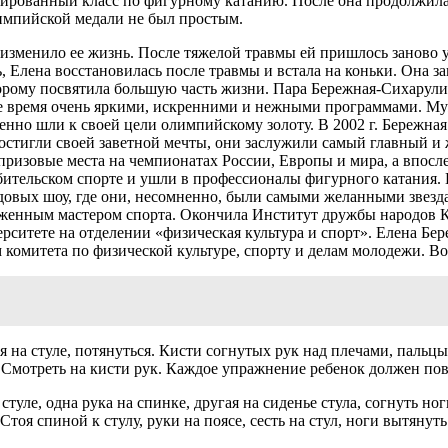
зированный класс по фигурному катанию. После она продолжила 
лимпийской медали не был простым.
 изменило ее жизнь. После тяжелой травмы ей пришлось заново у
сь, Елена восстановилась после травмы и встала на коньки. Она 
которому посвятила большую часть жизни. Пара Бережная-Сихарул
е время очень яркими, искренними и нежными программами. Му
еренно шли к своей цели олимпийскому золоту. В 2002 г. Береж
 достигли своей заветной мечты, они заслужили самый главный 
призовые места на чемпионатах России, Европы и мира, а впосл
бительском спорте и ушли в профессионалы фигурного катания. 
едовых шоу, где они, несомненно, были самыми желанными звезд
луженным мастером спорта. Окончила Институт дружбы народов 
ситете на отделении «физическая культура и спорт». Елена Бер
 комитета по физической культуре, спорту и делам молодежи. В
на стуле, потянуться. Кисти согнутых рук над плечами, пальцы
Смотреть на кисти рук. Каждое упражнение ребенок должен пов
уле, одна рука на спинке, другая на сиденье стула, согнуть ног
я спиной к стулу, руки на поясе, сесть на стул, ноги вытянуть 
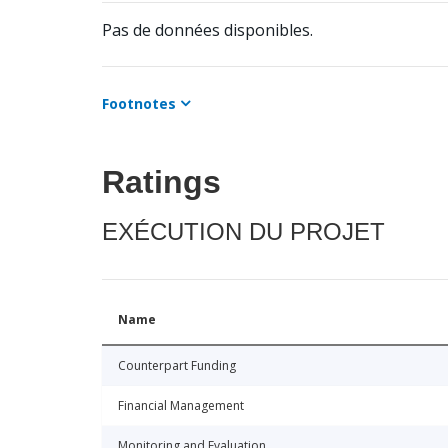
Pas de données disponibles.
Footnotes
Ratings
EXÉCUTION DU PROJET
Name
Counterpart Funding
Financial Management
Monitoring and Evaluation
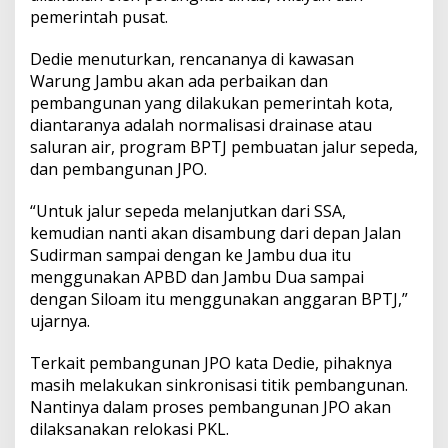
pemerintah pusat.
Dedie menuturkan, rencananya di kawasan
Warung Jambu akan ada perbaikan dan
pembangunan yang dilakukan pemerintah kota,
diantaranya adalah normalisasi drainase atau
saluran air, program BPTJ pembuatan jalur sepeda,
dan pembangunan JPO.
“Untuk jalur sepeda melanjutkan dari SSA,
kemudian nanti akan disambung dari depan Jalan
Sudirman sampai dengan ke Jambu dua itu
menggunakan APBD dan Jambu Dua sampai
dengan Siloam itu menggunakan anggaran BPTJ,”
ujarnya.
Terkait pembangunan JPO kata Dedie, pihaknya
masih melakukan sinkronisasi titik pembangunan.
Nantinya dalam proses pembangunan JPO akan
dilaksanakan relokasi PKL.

◆ Aim of the task ◆
How many of the lines above include the word "Елена"? Respond with the number alone.

◆ Result below ◆
2